A fala de Zema ocorreu em um contexto de questionamento sobre um possível apoio a outro presidenciável em um eventual segundo turno, reforçando sua posição de alinhamento com qualquer candidato que se oponha ao PT. Suas críticas se estenderam a programas sociais e à gestão econômica, elementos que, segundo ele, representam um atraso para o país.
Durante a entrevista, Romeu Zema foi enfático ao justificar sua postura de oposição ao PT. Ele associou o partido a um histórico de atraso, corrupção e gestão ruim, caracterizando-o como populista e reiterando que tais modelos já demonstraram falhas tanto no Brasil quanto globalmente.
O candidato do Novo não poupou críticas àqueles que, em sua visão, ainda depositam confiança nas propostas do PT. “Eu estarei com quem estiver contra o PT, porque o PT para mim significa atraso, corrupção, gestão ruim, populista, que é o que já deu errado no Brasil e no mundo todo, e continua se insistindo. E o pior: tem gente que acredita ainda! Deveria mudar para Venezuela, para Cuba, que é inspiração do PT”, declarou Zema, em uma das falas mais repercutidas.
Além das críticas diretas ao PT, Zema também abordou a questão do Bolsa Família, um dos principais programas sociais do país. Ele criticou o anúncio de reajuste do benefício, feito a poucos dias das eleições, classificando a medida como oportunismo e uma “canetada” visando ganhos eleitorais.
O candidato argumentou que o modelo atual do programa, sob a gestão do PT, tem gerado dependência em vez de autonomia e melhoria de vida para a população. Em suas propostas para o benefício, caso eleito, Zema prometeu rever o Bolsa Família com o objetivo de criar “mais portas de saída do que de entrada”.

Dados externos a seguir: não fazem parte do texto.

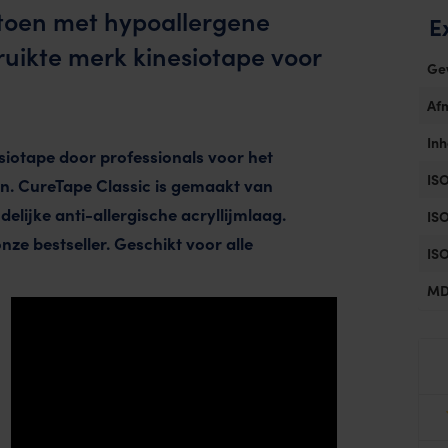
atoen met hypoallergene
E
ruikte merk kinesiotape voor
Ge
Af
In
siotape door professionals voor het
ISO
en. CureTape Classic is gemaakt van
lijke anti-allergische acryllijmlaag.
ISO
nze bestseller. Geschikt voor alle
ISO
MD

Entre as mudanças sugeridas, está a obrigatoriedade de estudo para beneficiários que não sejam responsáveis por crianças, idosos ou pessoas com deficiência. Outra proposta é a oferta de um incentivo financeiro de R$ 5 mil para aqueles que conseguirem um emprego com carteira assinada e deixarem o programa. Zema defendeu que os recursos públicos não devem ser concedidos sem uma contrapartida, citando casos de pessoas que, segundo ele, “recebem e ficam jogando videogame o dia todo”.
A entrevista de Romeu Zema ocorreu em um momento crucial da corrida presidencial. Questionado sobre um possível apoio no segundo turno, ele reiterou que sua aliança seria com “quem estiver contra o PT”, indicando uma clara preferência por um candidato que se oponha à sigla.
De acordo com uma pesquisa Datafolha divulgada na mesma semana das declarações, Zema registrava 2% de intenção de voto. A disputa pela Presidência, naquele momento, era liderada por Lula (PT) com 39% e Flávio Bolsonaro (PL) com 36%, ambos em empate técnico. O posicionamento de Zema, portanto, visava consolidar sua imagem como um forte opositor ao PT e suas políticas.